A few notes on agreement between raters.
Cohen’s \(\kappa\) can be used for agreement between two raters on categorical data. The basic calculation is
\[ \kappa = \frac{p_a - p_e}{1 - p_e}, \]
where \(p_a\) is the percentage observed agreement and \(p_e\) is the percentage expected agreement by chance. Therefore \(\kappa\) is what percentage of the agreement over chance is observed.
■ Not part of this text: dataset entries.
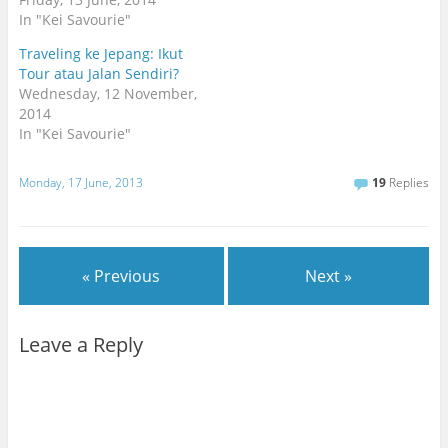
In "Kei Savourie"
Traveling ke Jepang: Ikut
Tour atau Jalan Sendiri?
Wednesday, 12 November,
2014
In "Kei Savourie"
Monday, 17 June, 2013
19
Replies
« Previous
Next »
Leave a Reply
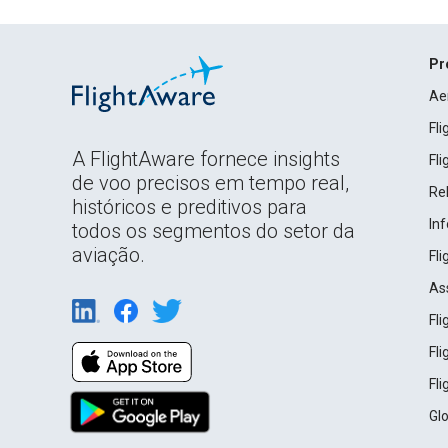
Pr
Ae
Fl
A FlightAware fornece insights
Fl
de voo precisos em tempo real,
Rel
históricos e preditivos para
In
todos os segmentos do setor da
aviação.
Fl
As
Fl
Fl
Fl
Gl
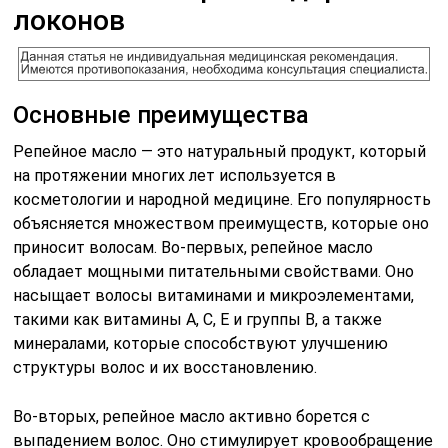
локонов
Основные преимущества
Репейное масло — это натуральный продукт, который
на протяжении многих лет используется в
косметологии и народной медицине. Его популярность
объясняется множеством преимуществ, которые оно
приносит волосам. Во-первых, репейное масло
обладает мощными питательными свойствами. Оно
насыщает волосы витаминами и микроэлементами,
такими как витамины A, C, E и группы B, а также
минералами, которые способствуют улучшению
структуры волос и их восстановлению.
Во-вторых, репейное масло активно борется с
выпадением волос. Оно стимулирует кровообращение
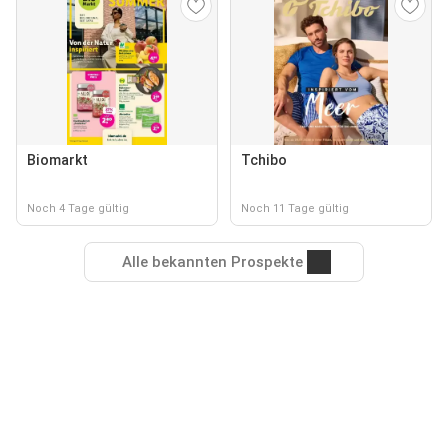
Biomarkt
Tchibo
Noch 4 Tage gültig
Noch 11 Tage gültig
Alle bekannten Prospekte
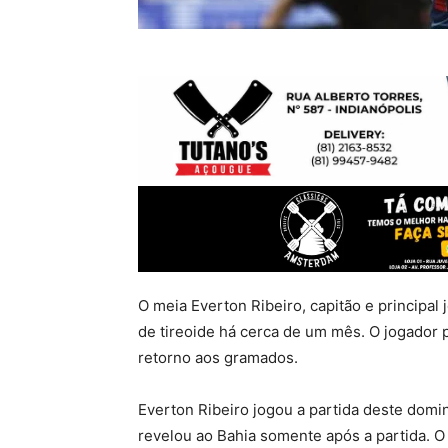
O meia Everton Ribeiro, capitão e principal
de tireoide há cerca de um mês. O jogador 
retorno aos gramados.
Everton Ribeiro jogou a partida deste dom
revelou ao Bahia somente após a partida. O j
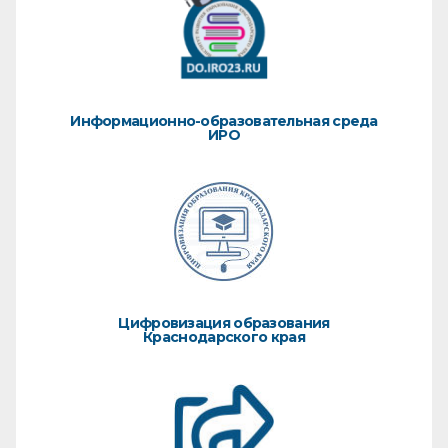
Информационно-образовательная среда
ИРО
Цифровизация образования
Краснодарского края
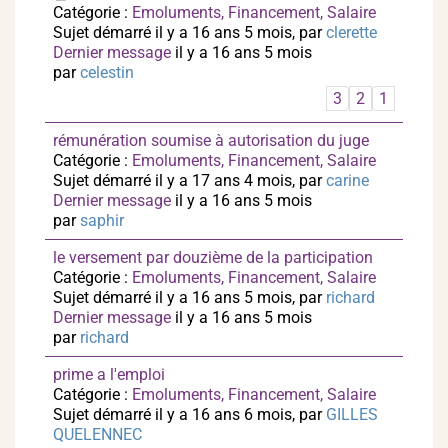
Catégorie :
Emoluments, Financement, Salaire
Sujet démarré il y a 16 ans 5 mois, par
clerette
Dernier message
il y a 16 ans 5 mois
par
celestin
3
2
1
rémunération soumise à autorisation du juge
Catégorie :
Emoluments, Financement, Salaire
Sujet démarré il y a 17 ans 4 mois, par
carine
Dernier message
il y a 16 ans 5 mois
par
saphir
le versement par douzième de la participation
Catégorie :
Emoluments, Financement, Salaire
Sujet démarré il y a 16 ans 5 mois, par
richard
Dernier message
il y a 16 ans 5 mois
par
richard
prime a l'emploi
Catégorie :
Emoluments, Financement, Salaire
Sujet démarré il y a 16 ans 6 mois, par
GILLES
QUELENNEC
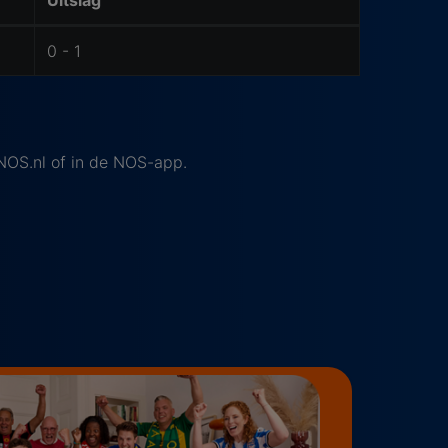
Uitslag
0 - 1
 NOS.nl of in de NOS-app.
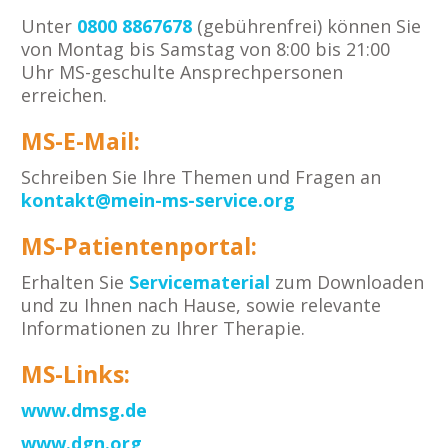
Unter
0800 8867678
(gebührenfrei) können Sie
von Montag bis Samstag von 8:00 bis 21:00
Uhr MS-geschulte Ansprechpersonen
erreichen.
MS-E-Mail:
Schreiben Sie Ihre Themen und Fragen an
kontakt@mein-ms-service.org
MS-Patientenportal:
Erhalten Sie
Servicematerial
zum Downloaden
und zu Ihnen nach Hause, sowie relevante
Informationen zu Ihrer Therapie.
MS-Links:
www.dmsg.de
www.dgn.org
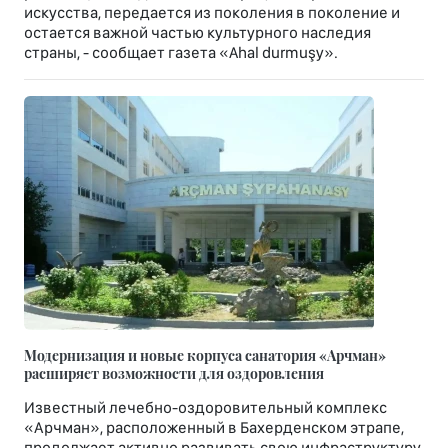
искусства, передается из поколения в поколение и
остается важной частью культурного наследия
страны, - сообщает газета «Ahal durmuşy».
Модернизация и новые корпуса санатория «Арчман»
расширяет возможности для оздоровления
Известный лечебно-оздоровительный комплекс
«Арчман», расположенный в Бахерденском этрапе,
продолжает активно развивать свою инфраструктуру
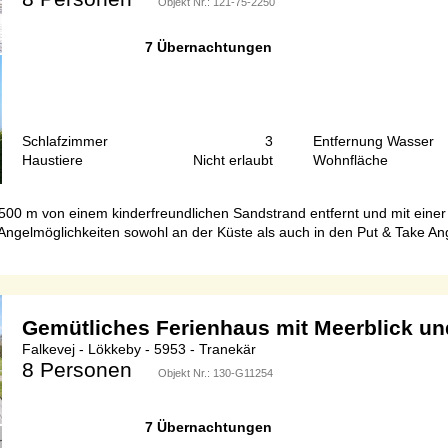
Objekt Nr.:
121-75-2250
7 Übernachtungen
Schlafzimmer
3
Entfernung Wasser
Haustiere
Nicht erlaubt
Wohnfläche
 500 m von einem kinderfreundlichen Sandstrand entfernt und mit einer
 Angelmöglichkeiten sowohl an der Küste als auch in den Put & Take A
Gemütliches Ferienhaus mit Meerblick u
Falkevej - Lökkeby - 5953 - Tranekär
8 Personen
Objekt Nr.:
130-G11254
7 Übernachtungen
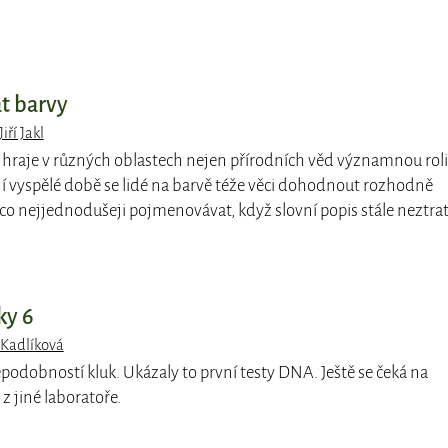
t barvy
iří Jakl
hraje v různých oblastech nejen přírodních věd významnou roli
ní vyspělé době se lidé na barvě téže věci dohodnout rozhodně
co nejjednodušeji pojmenovávat, když slovní popis stále neztrat
ky 6
 Kadlíková
podobností kluk. Ukázaly to první testy DNA. Ještě se čeká na
z jiné laboratoře.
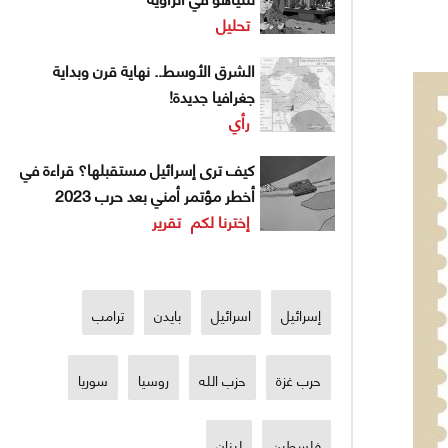
تحليل
الشرق الأوسط.. نهاية قرن وبداية
جغرافيا جديدة!
رأي
كيف ترى إسرائيل مستقبلها؟ قراءة في
أخطر مؤتمر أمني بعد حرب 2023
إخترنا لكم
تقرير
إسرائيل
اسرائيل
بايدن
ترامب
حرب غزة
حزب الله
روسيا
سوريا
فلسطين
لبنان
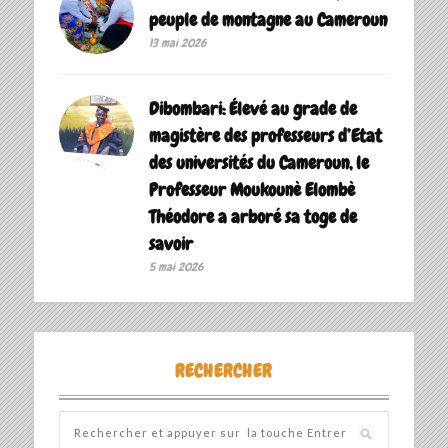
peuple de montagne au Cameroun
13 mai 2026
Dibombari: Élevé au grade de
magistère des professeurs d’Etat
des universités du Cameroun, le
Professeur Moukounè Elombè
Théodore a arboré sa toge de
savoir ‎
5 mai 2026
RECHERCHER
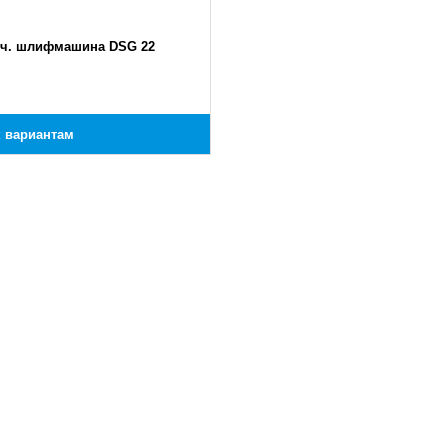
ч. шлифмашина DSG 22
к вариантам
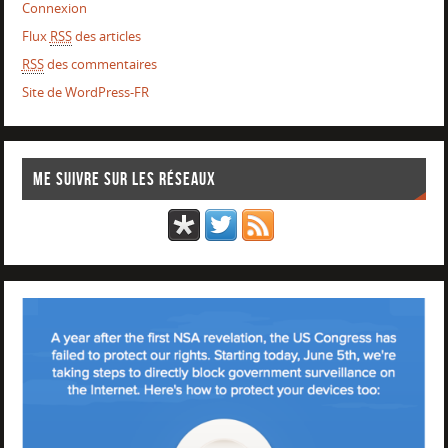
Connexion
Flux
RSS
des articles
RSS
des commentaires
Site de WordPress-FR
Me suivre sur les réseaux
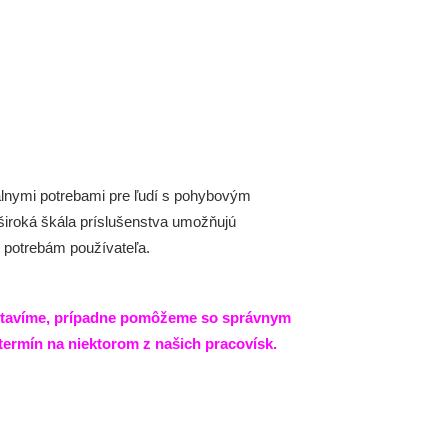
álnymi potrebami pre ľudí s pohybovým
široká škála príslušenstva umožňujú
m potrebám používateľa.
stavíme, prípadne pomôžeme so správnym
termín
na niektorom z našich pracovísk.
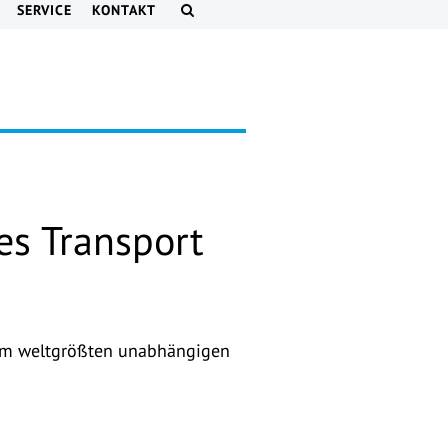
SERVICE
KONTAKT
les Transport
, dem weltgrößten unabhängigen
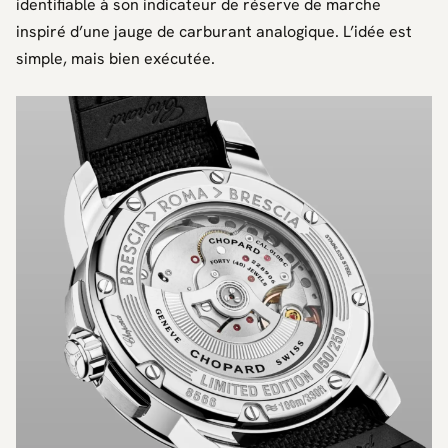
identifiable à son indicateur de réserve de marche
inspiré d’une jauge de carburant analogique. L’idée est
simple, mais bien exécutée.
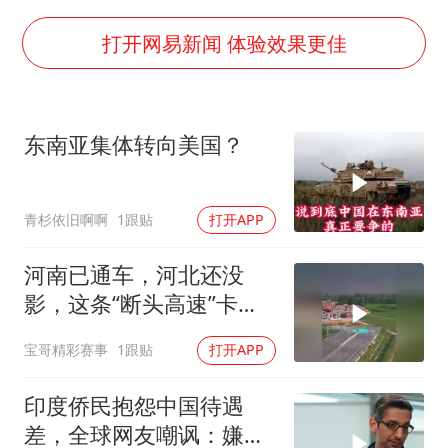
面对面丨蔡磊：与渐冻症抗争 纵使不敌 也不屈服
5万小车卖不动 微型代步车集体遇冷
打开网易新闻 体验效果更佳
NBA传奇教练老尼尔森去世
手机真会“偷听”我们说话吗
东南亚集体转向美国？
上半年全球新能源乘用车销量1122万台
加沙约14万栋建筑被完全摧毁
青杉依旧啊啊
1跟贴
打开APP
从科技创新看开局起步的时与势
河南已通车，河北还没
影，这条“断头高速”卡在
省界
宝哥精彩赛事
1跟贴
打开APP
印度侨民抱怨中国待遇
差，全球网友嘲讽：嫌差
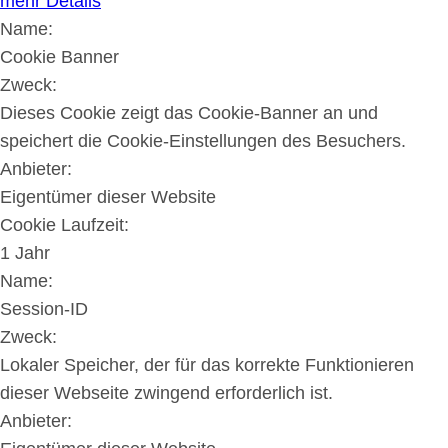
mehr Details
Name:
Cookie Banner
Zweck:
Dieses Cookie zeigt das Cookie-Banner an und
speichert die Cookie-Einstellungen des Besuchers.
Anbieter:
Eigentümer dieser Website
Cookie Laufzeit:
1 Jahr
Name:
Session-ID
Zweck:
Lokaler Speicher, der für das korrekte Funktionieren
dieser Webseite zwingend erforderlich ist.
Anbieter:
Fleiss’ \(\kappa\) is an extension to more than two raters and has a similar form.
A major flaw in either \(\kappa\) is that for ordinal data, any disagreement is treated equal. E.g. on a Likert scale, ratings of 4 and 5 are just as disagreeable as ratings of 1 and 5. Weighted \(\kappa\) addresses this by including a weight matrix which can be used to provide levels of disagreement.
ICC is used for continuous measurements. It can be used in place of weighted \(\kappa\) with ordinal variables of course. The basic calculation is
\[ ICC = \frac{\sigma^2_w}{\sigma^2_w + \sigma^2_b}, \]
where \(\sigma^2_w\) and \(\sigma^2_b\) represent within- and between- rater variability respectively. Since the denominator is the total variance of all ratings regardless of rater, this fraction represents the percent of total variation accounted for by within-variation.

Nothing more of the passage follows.